彼らは私に言葉をくれます、容姿を褒め、変わっていると口先で言い、魅力的だと薄目で溢す。
私は全身が固まって、鳥肌が出る。
安価な食事を咀嚼するように吐き出す彼らの言葉に。
ありがとう。そう言います、それらの芸のない褒め言葉を、否定も肯定もせず。なんの値もつかない即席の感謝をします。
その繰り返しで、目が回って、その人が誰なのか、わからなくなる。
目の前の人が、熱心に私の話を聞き出そうとしているその人が、一体何者なのか、なぜ私はこの人と同じテーブルに座り、食事をしているのか、わからなくなる。
その人がなぜ私に話しかけてくるのか、理解ができなくなる。目が見えなくなる、景色が遠くなる。周りの喧騒も聞こえなくなって、死んでしまったのかしら、ふと、そう思う。
その頃には男性は怪訝な顔で、大丈夫ですか。と私に問う。
私は言いたくなる、大丈夫ではないんです。今すぐに私から逃げてください。はやく逃げてください。

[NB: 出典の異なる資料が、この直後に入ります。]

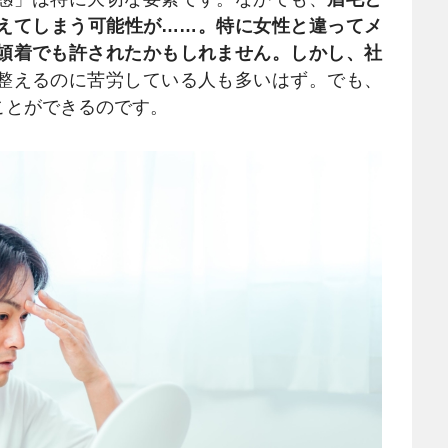
えてしまう可能性が……。特に女性と違ってメ
頓着でも許されたかもしれません。しかし、社
整えるのに苦労している人も多いはず。でも、
ことができるのです。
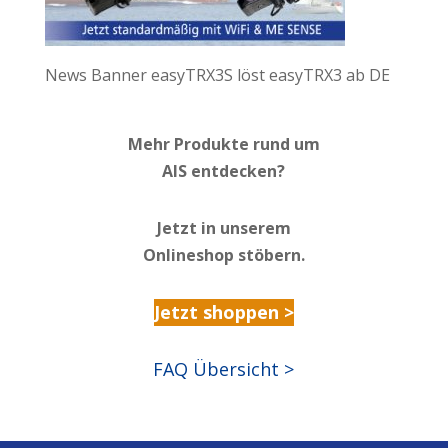
News Banner easyTRX3S löst easyTRX3 ab DE
Mehr Produkte rund um
AIS entdecken?
Jetzt in unserem
Onlineshop stöbern.
Jetzt shoppen >
FAQ Übersicht >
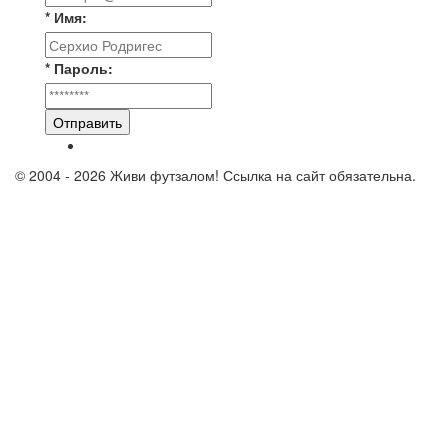
* Имя:
* Пароль:
Отправить
© 2004 - 2026 Живи футзалом! Ссылка на сайт обязательна.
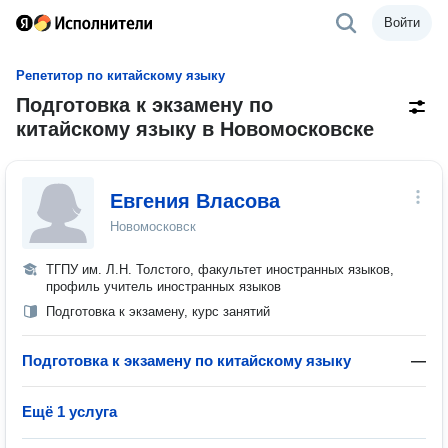
Войти
Репетитор по китайскому языку
Подготовка к экзамену по
китайскому языку в Новомосковске
Евгения Власова
Новомосковск
ТГПУ им. Л.Н. Толстого, факультет иностранных языков,
профиль учитель иностранных языков
Подготовка к экзамену, курс занятий
Подготовка к экзамену по китайскому языку
—
Ещё 1 услуга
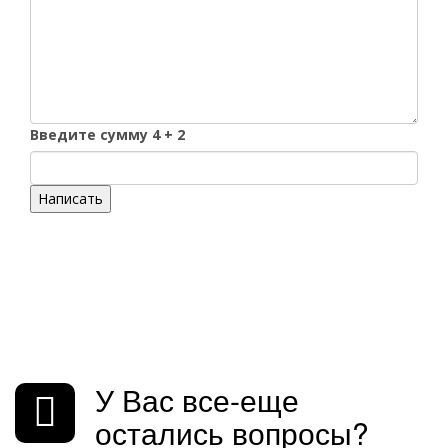
Введите сумму 4 + 2
Написать
У Вас все-еще
остались вопросы?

気づくと喧騒が戻っている、窓の外に目をやる。大野先生が見えた気がする、人影の中に、そのような小さな発作を繰り返す。
それを何人も、何回も、何度も。
男漁りをする、意味もわからずに、目的もなく、なぜそんなことをしているのか、不可解が腹の底に溜まる。
私は理由を探している。この理屈を納得させるだけの大きな出来事を、言葉を持たないままに待つ。
だから私は喉に小骨が刺さっていることを無視して話す。
私の好きなこと、私の好きな音楽、私の好きな料理、どういう人がタイプか、あなたをどう思ってるか。
私が大野先生を好きだということ以外の全てを軽々と話して聞かせる。
パクパクと動く口で合いの手を入れる、笑うべき場所でどっと笑う。
最後に言う。あなたは?彼らは答える、嬉々として答える。私との共通点を生ぬるい手で探り、自慢げに目の前に吊るす。
それらは私を特別幸せにしない。
帰り道、また会おうと言われる。軽いボディタッチをする、楽しかったという。
大量生産の言葉を、2人で言い合う、言い張る、言い聞かせる。それを繰り返せばいつかきっと幸せになる、そう信じて疑わない。
帰りの電車で、どっと疲れる。あの言葉の中に私に向けられたものはない。インスタントな恋愛ごっこに疲れる。
そこで、小骨に気づく、もう、そこは腫れて炎症している。免疫力はもうない。だから安易に感染する。
ベッドにうずくまる。布団の中に潜って横たわりながら身体を丸める。空気すら遮断して、窒息しにはしないかと試みる。
気づくと泣いている。大野先生、先生、と言いながら、泣く。
その頃には、会った男の人たちの名前も顔も話した言葉も忘れて、iPhoneの通知を消す。
その人たちの世界から死ぬ、私は何度も自死する。性懲りも無く。
生きるしかあるまい、そう思う、大野先生の、先生の居ない世界を、生きるしかない。
それは前向きな自殺だ。
私はそれだけを、わかっている。